Detection of EGFR mutation using plasma DNA
Plasma DNA was obtained from patients at baseline, weeks 2, 4, 8, 12, 24, 48, and at disease progression. Three types of clinically relevant EGFR mutations (exon 19 deletion, exon 20 Thr790Met [T790 M] and exon 21 L858R) were analyzed using plasma cfDNA with multiplexed, pico-droplet digital PCR assay (RainDrop system, RainDance Technologies, Billerica, MA) [24, 25]. Positivity of cfDNA was defined as mutant allele event/frequency of exon 19 deletion, exon 21 L858R, or exon 20 T790 M above the cutoff by digital PCR in plasma. Plasma mutant allele frequency (MAF) was calculated by dividing the number of copies of the mutant alleles by the total number of copies of the alleles at the specific locus.

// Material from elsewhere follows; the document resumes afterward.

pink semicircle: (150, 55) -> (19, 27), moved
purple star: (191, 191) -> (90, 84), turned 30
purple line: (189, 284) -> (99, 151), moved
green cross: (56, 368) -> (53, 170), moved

PFS was estimated by the Kaplan-Meier method with log-rank tests. Proportional hazards model was used for multivariate analysis. A p-value < 0.05 was regarded as statistically significant. Data were analyzed using JMP 13 software (SAS Institute Inc., Cary, NC, USA).
Fifty-seven patients were registered in the parental WJOG 8114LTR study. All patients had EGFR-sensitizing mutations, and 29 (50.9%) and 28 (49.1%) patients had exon 19 deletion and L858R, respectively (Fig. 1). All patient backgrounds and patients with tissue exon 19 deletion are shown in Table 1. Among patients with tissue exon 19 deletion, sixteen (55.2%) and 13 patients (44.8%) were male/female, respectively. Fifteen patients (51.7%) had stage IV disease, and seventeen patients (58.6%) had history of smoking. Performance status (PS) of all patients were either 0 or 1. Concerning exon 19 deletion subgroup, tissue specimens and/or blood samples of three patients were unavailable because of rapid progression before administration of afatinib and tissue insufficiency. We then analyzed data of 26 patients whose tumor tissue and plasma cfDNA were available in this study. Of these patients, thirteen (50.0%) were positive for plasma mutated EGFR at baseline blood draw (Fig. 1). These exon 19 deletion tumors included seven different variants (Table 2). The most common was p.E746_A750delELREA (n = 13, 50.0%), followed by different nucleotide variant of p.E746_A750delELREA (n = 4, 15.4%), p.L747_T751delLREAT (n = 4, 15.4%), p.E746_S752 > V (n = 2, 7.7%). All but one bound the amino acid residues L747 to E749 (LRE), 22 patients (84.6%) and 1 patient (3.8%) had short in-frame deletions (15–18 nucleotides) and macrodeletion (more than 20 nucleotides), respectively. This incidence and distribution was similar to those of COSMIC database (Table 2, Additional file 1: Table S1) .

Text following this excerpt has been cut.